> **Data for processing**:
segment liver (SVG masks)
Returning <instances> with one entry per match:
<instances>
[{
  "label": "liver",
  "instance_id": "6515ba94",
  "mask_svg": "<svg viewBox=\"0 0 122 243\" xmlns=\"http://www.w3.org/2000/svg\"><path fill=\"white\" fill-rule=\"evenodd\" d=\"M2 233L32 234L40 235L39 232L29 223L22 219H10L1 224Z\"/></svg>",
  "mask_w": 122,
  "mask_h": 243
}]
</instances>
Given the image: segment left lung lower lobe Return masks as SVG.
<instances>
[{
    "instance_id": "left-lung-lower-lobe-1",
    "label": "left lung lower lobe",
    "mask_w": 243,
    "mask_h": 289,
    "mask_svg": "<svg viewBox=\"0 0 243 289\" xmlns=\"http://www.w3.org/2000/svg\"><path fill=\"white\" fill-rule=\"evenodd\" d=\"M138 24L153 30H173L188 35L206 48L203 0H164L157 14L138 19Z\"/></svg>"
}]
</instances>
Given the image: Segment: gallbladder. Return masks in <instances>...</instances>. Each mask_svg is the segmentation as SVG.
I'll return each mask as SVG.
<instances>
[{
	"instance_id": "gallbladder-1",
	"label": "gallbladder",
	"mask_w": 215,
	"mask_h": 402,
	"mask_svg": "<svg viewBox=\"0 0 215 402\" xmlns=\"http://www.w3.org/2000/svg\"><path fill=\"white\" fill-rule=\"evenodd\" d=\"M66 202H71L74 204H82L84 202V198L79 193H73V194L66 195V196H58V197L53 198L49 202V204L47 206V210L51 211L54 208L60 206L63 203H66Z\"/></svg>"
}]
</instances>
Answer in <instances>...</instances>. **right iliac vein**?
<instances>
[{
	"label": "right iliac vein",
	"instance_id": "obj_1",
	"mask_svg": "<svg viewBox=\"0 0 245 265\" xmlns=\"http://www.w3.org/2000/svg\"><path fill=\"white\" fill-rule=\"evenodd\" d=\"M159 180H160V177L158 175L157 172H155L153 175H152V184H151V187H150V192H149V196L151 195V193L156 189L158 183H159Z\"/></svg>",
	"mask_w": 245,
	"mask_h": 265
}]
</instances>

> **Exercise objective**: An exact repeat of the whole listing above is needed; write it out now.

> **Response for this exercise**:
segment liver (SVG masks)
Returning <instances> with one entry per match:
<instances>
[{
  "label": "liver",
  "instance_id": "6515ba94",
  "mask_svg": "<svg viewBox=\"0 0 122 243\" xmlns=\"http://www.w3.org/2000/svg\"><path fill=\"white\" fill-rule=\"evenodd\" d=\"M2 233L32 234L40 235L39 232L29 223L22 219H10L1 224Z\"/></svg>",
  "mask_w": 122,
  "mask_h": 243
}]
</instances>
Given the image: segment left lung lower lobe Return masks as SVG.
<instances>
[{
    "instance_id": "left-lung-lower-lobe-1",
    "label": "left lung lower lobe",
    "mask_w": 243,
    "mask_h": 289,
    "mask_svg": "<svg viewBox=\"0 0 243 289\" xmlns=\"http://www.w3.org/2000/svg\"><path fill=\"white\" fill-rule=\"evenodd\" d=\"M138 24L153 30H173L188 35L206 48L203 0H164L157 14L138 19Z\"/></svg>"
}]
</instances>
Given the image: Segment: gallbladder. Return masks in <instances>...</instances>. Each mask_svg is the segmentation as SVG.
I'll return each mask as SVG.
<instances>
[{
	"instance_id": "gallbladder-1",
	"label": "gallbladder",
	"mask_w": 215,
	"mask_h": 402,
	"mask_svg": "<svg viewBox=\"0 0 215 402\" xmlns=\"http://www.w3.org/2000/svg\"><path fill=\"white\" fill-rule=\"evenodd\" d=\"M66 202H71L74 204H82L84 202V198L79 193H73V194L66 195V196H58V197L53 198L49 202V204L47 206V210L51 211L54 208L60 206L63 203H66Z\"/></svg>"
}]
</instances>
Answer in <instances>...</instances>. **right iliac vein**?
<instances>
[{
	"label": "right iliac vein",
	"instance_id": "obj_1",
	"mask_svg": "<svg viewBox=\"0 0 245 265\" xmlns=\"http://www.w3.org/2000/svg\"><path fill=\"white\" fill-rule=\"evenodd\" d=\"M159 180H160V177L158 175L157 172H155L153 175H152V184H151V187H150V192H149V196L151 195V193L156 189L158 183H159Z\"/></svg>",
	"mask_w": 245,
	"mask_h": 265
}]
</instances>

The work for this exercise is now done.